Every line of the records below that holds the word "linearblock" belongs in the answer.

Collected data entries:
__________________________________________________

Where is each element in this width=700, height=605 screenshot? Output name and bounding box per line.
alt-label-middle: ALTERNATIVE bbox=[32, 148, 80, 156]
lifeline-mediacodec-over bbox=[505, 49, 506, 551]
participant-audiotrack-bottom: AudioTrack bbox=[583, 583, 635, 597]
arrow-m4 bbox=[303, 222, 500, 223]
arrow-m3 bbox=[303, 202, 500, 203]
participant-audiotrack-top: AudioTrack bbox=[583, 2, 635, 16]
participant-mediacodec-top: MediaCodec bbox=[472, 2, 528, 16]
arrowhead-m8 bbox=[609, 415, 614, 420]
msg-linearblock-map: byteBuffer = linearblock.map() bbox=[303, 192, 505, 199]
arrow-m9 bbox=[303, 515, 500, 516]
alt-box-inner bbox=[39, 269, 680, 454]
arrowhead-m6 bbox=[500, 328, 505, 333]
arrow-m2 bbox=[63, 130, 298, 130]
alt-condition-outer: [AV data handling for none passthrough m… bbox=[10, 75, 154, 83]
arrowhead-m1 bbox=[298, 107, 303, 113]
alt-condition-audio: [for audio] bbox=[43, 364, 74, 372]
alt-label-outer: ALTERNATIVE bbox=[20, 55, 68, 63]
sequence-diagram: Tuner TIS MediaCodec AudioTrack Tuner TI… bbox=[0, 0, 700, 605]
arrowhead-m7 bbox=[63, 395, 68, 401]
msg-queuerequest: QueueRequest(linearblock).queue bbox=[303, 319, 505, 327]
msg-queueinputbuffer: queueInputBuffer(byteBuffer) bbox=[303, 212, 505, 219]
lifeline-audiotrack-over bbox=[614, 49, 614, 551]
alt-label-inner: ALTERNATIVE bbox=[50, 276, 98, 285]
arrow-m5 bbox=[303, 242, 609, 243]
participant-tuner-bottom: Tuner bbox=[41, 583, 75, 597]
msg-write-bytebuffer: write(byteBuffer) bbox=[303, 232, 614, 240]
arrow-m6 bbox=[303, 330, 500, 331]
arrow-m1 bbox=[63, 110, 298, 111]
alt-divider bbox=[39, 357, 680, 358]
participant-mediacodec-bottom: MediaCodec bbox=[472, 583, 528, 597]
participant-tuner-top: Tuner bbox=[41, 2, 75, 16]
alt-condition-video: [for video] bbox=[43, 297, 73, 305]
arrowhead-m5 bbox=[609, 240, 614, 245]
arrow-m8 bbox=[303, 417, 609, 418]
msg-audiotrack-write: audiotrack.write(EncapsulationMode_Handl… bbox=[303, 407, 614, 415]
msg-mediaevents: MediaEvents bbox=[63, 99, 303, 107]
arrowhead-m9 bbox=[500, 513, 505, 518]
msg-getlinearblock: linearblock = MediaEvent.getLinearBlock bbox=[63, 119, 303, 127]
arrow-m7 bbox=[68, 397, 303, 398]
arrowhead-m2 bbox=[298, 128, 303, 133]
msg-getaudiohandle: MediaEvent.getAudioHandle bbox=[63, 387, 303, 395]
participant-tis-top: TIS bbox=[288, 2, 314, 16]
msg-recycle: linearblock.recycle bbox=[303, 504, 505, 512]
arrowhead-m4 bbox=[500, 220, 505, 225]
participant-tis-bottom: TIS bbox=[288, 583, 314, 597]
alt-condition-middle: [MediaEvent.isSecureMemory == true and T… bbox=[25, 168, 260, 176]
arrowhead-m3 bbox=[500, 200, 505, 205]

__________________________________________________

=== WORKED SOLUTION ===
msg-linearblock-map: byteBuffer = linearblock.map() bbox=[303, 192, 505, 199]
msg-queuerequest: QueueRequest(linearblock).queue bbox=[303, 319, 505, 327]
msg-getlinearblock: linearblock = MediaEvent.getLinearBlock bbox=[63, 119, 303, 127]
msg-recycle: linearblock.recycle bbox=[303, 504, 505, 512]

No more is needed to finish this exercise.